> **Problem to work on**: What is needed is a word-for-word copy of every record below, minus the pictures.

> **Source data**:
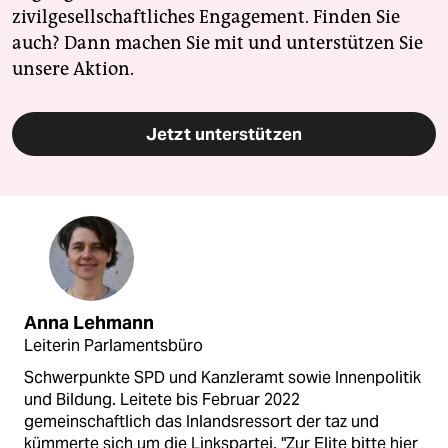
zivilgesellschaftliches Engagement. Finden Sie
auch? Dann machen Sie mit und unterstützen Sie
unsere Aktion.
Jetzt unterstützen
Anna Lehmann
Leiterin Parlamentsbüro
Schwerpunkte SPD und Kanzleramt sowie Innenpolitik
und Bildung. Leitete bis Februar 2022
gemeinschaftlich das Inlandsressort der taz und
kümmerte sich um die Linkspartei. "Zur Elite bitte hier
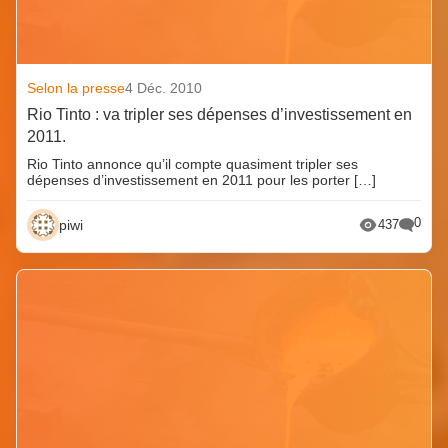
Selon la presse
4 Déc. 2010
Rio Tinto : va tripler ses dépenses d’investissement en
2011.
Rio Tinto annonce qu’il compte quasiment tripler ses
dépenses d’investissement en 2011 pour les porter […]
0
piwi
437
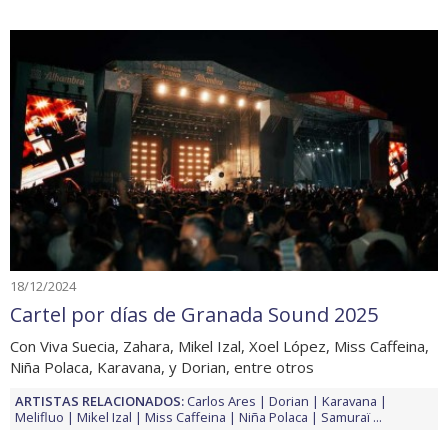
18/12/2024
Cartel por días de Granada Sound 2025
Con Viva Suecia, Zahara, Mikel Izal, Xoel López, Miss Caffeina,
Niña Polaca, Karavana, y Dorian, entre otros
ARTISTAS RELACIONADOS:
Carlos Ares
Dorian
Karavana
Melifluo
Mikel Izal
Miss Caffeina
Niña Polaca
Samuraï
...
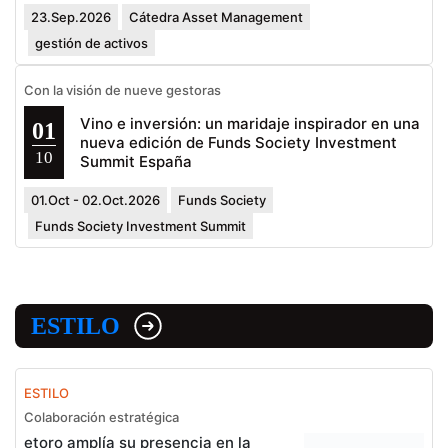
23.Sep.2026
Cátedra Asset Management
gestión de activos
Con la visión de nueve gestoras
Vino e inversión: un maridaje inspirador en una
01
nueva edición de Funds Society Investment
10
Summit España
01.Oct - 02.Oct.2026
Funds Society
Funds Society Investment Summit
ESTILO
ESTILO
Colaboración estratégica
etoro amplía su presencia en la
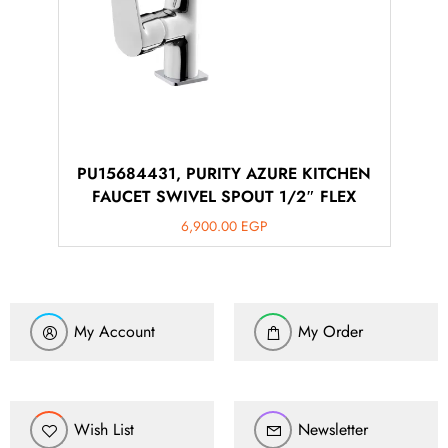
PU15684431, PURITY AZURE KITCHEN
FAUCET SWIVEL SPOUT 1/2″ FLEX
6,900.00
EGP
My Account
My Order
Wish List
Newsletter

> **Output for this task**:
zivilgesellschaftliches Engagement. Finden Sie
auch? Dann machen Sie mit und unterstützen Sie
unsere Aktion.
Jetzt unterstützen
Anna Lehmann
Leiterin Parlamentsbüro
Schwerpunkte SPD und Kanzleramt sowie Innenpolitik
und Bildung. Leitete bis Februar 2022
gemeinschaftlich das Inlandsressort der taz und
kümmerte sich um die Linkspartei. "Zur Elite bitte hier
Selon la presse
4 Déc. 2010
Rio Tinto : va tripler ses dépenses d’investissement en
2011.
Rio Tinto annonce qu’il compte quasiment tripler ses
dépenses d’investissement en 2011 pour les porter […]
0
piwi
437
18/12/2024
Cartel por días de Granada Sound 2025
Con Viva Suecia, Zahara, Mikel Izal, Xoel López, Miss Caffeina,
Niña Polaca, Karavana, y Dorian, entre otros
ARTISTAS RELACIONADOS:
Carlos Ares
Dorian
Karavana
Melifluo
Mikel Izal
Miss Caffeina
Niña Polaca
Samuraï
...
23.Sep.2026
Cátedra Asset Management
gestión de activos
Con la visión de nueve gestoras
Vino e inversión: un maridaje inspirador en una
01
nueva edición de Funds Society Investment
10
Summit España
01.Oct - 02.Oct.2026
Funds Society
Funds Society Investment Summit
ESTILO
ESTILO
Colaboración estratégica
etoro amplía su presencia en la
PU15684431, PURITY AZURE KITCHEN
FAUCET SWIVEL SPOUT 1/2″ FLEX
6,900.00
EGP
My Account
My Order
Wish List
Newsletter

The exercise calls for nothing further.